You simply peddle the same old line of goods."
Later Chou had Kosygin to lunch and dinner. Under the circumstances, it was unlikely that the two leaders made much progress toward healing the Sino-Soviet breach or diluting Peking's opposition to Moscow's planned world Communist conference. The Chinese announced merely that a "conversation" took place.
"Splendid Significance." Next morning Kosygin flew on to Hanoi, and there the climate was warmer. Thousands turned out in welcome, and when Kosygin called on President Ho Chi Minh, the atmosphere was announced as "warm and friendly." Radio Hanoi gushed that the visit would be of "splendid significance," and in his arrival address Russia's Premier left little doubt why. He eulogized the North as "an inspiring example for the population of South Viet Nam against American and foreign interventionists and their puppets"--which was clear support for Hanoi's subversive war to take over the South.
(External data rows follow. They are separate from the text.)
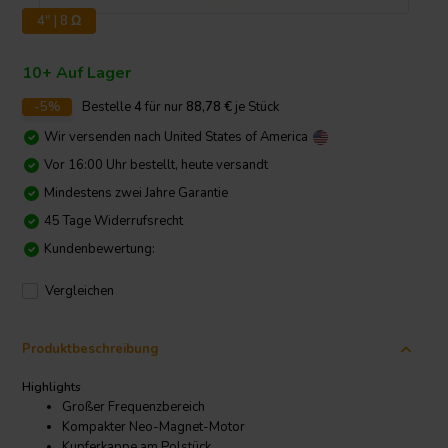
4" | 8 Ω
10+ Auf Lager
-5%
Bestelle
4
für nur
88,78
€
je Stück
Wir versenden nach
United States of America
Vor 16:00 Uhr bestellt, heute versandt
Mindestens zwei Jahre Garantie
45 Tage Widerrufsrecht
Kundenbewertung:
Vergleichen
Produktbeschreibung
Highlights
Großer Frequenzbereich
Kompakter Neo-Magnet-Motor
Kupferkappe am Polstück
The Kremlin may well smell a Communist victory in Viet Nam and feel it must make a gesture of solidarity even if Washington expands the war. By lending a hand to Hanoi, Moscow would win new prestige while blunting Peking's influence. The makeup of Kosygin's contingent was probably the best clue as to what the Russians had on their minds. On the list were Marshal Konstantin Vershinin, Deputy Defense Minister and commander of the Soviet air force, and Colonel General Georgy Sidorovich, No. 2 man in Moscow's military aid program. The Russians were expected to offer military hardware that Peking cannot match --quite possibly SA-2-type ground-to-air missiles and supersonic MIG-21 jet fighters.
Moscow was almost surely strengthening its commitment to Hanoi and challenging the Chinese anew. That would make even more difficult any U.S. decision about policy in Viet Nam.